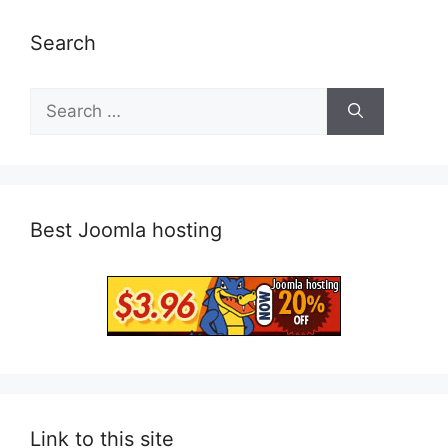
Search
Search
for:
Best Joomla hosting
Link to this site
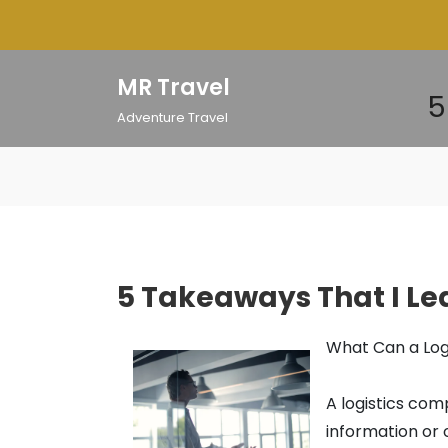
Skip
to
content
MR Travel
5
Adventure Travel
5 Takeaways That I L
What Can a Log
A logistics com
information or 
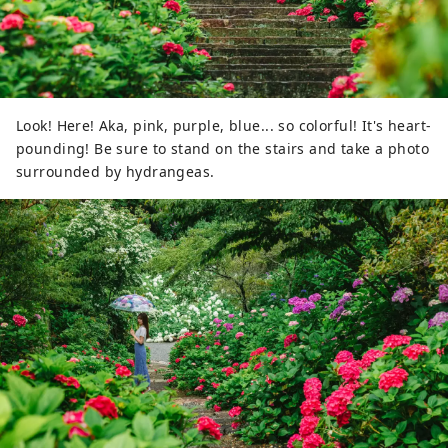
Look! Here! Aka, pink, purple, blue... so colorful! It's heart-
pounding! Be sure to stand on the stairs and take a photo
surrounded by hydrangeas.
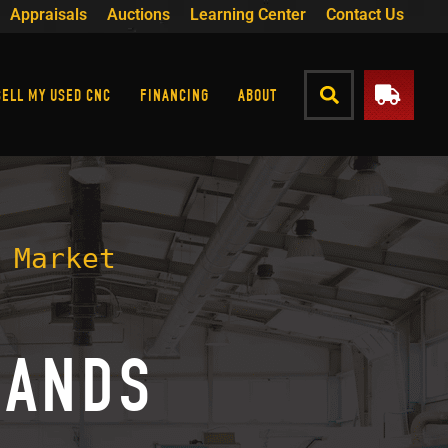
Appraisals
Auctions
Learning Center
Contact Us
SELL MY USED CNC
FINANCING
ABOUT
 Market
RANDS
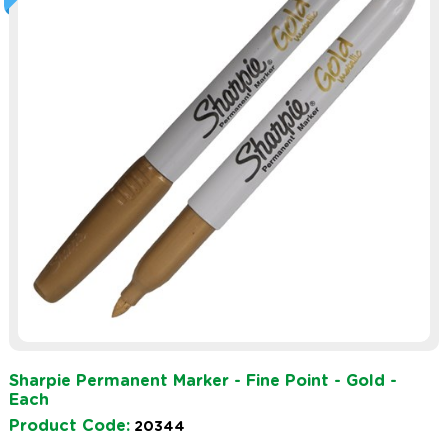
Sharpie Permanent Marker - Fine Point - Gold -
Each
Product Code:
20344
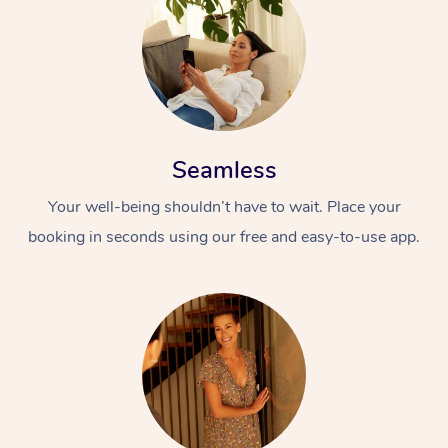
Seamless
Your well-being shouldn’t have to wait. Place your
booking in seconds using our free and easy-to-use app.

★ ★ ★ ★ ★

#### [To do]
Pictures are to be excluded; everything else in the records must be reproduced exactly.

#### [Completed task]
Search
Search
for:
Best Joomla hosting
Link to this site
Skip
to
content
MR Travel
5
Adventure Travel
5 Takeaways That I L
What Can a Log
A logistics com
information or 
Look! Here! Aka, pink, purple, blue... so colorful! It's heart-
pounding! Be sure to stand on the stairs and take a photo
surrounded by hydrangeas.
Appraisals
Auctions
Learning Center
Contact Us
SELL MY USED CNC
FINANCING
ABOUT
 Market
RANDS
Sharpie Permanent Marker - Fine Point - Gold -
Each
Product Code:
20344
Seamless
Your well-being shouldn’t have to wait. Place your
booking in seconds using our free and easy-to-use app.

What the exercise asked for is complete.